Exercise instructions |
Output exactly the lines from the line that has "Кронштейны для антенн" through the last line of the data below, with no pictures.

Recorded data:
******************************

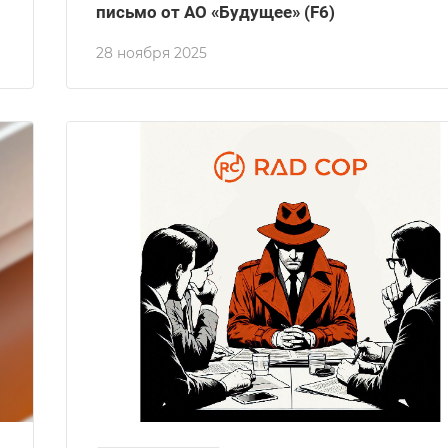
письмо от АО «Будущее» (F6)
28 ноября 2025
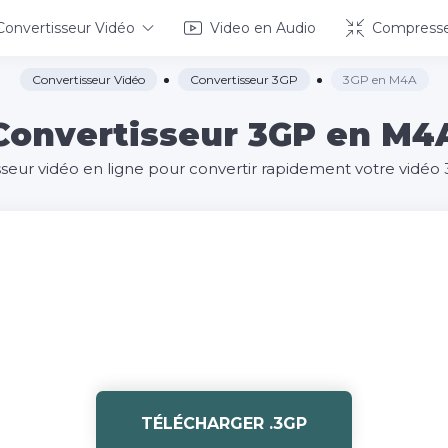
Convertisseur Vidéo
Video en Audio
Compresse
Convertisseur Vidéo
Convertisseur 3GP
3GP en M4A
Convertisseur 3GP en M4
isseur vidéo en ligne pour convertir rapidement votre vidé
TÉLÉCHARGER .3GP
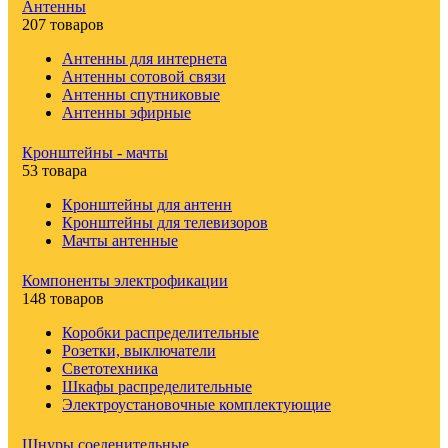
Антенны
207 товаров
Антенны для интернета
Антенны сотовой связи
Антенны спутниковые
Антенны эфирные
Кронштейны - мачты
53 товара
Кронштейны для антенн
Кронштейны для телевизоров
Мачты антенные
Компоненты электрофикации
148 товаров
Коробки распределительные
Розетки, выключатели
Светотехника
Шкафы распределительные
Электроустановочные комплектующие
Шнуры соеденительные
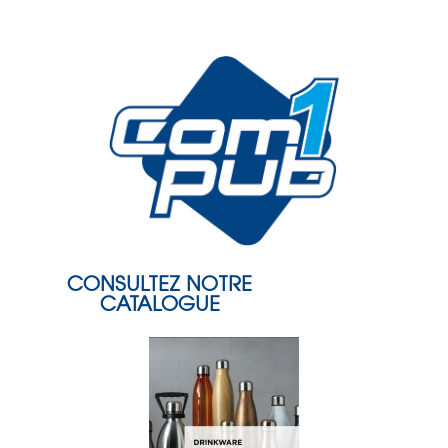
CONSULTEZ NOTRE
CATALOGUE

******************************

Exercise solution |
Кронштейны для антенн
Кронштейны для телевизоров
Мачты антенные
Компоненты электрофикации
148 товаров
Коробки распределительные
Розетки, выключатели
Светотехника
Шкафы распределительные
Электроустановочные комплектующие
Шнуры соеденительные
CONSULTEZ NOTRE
CATALOGUE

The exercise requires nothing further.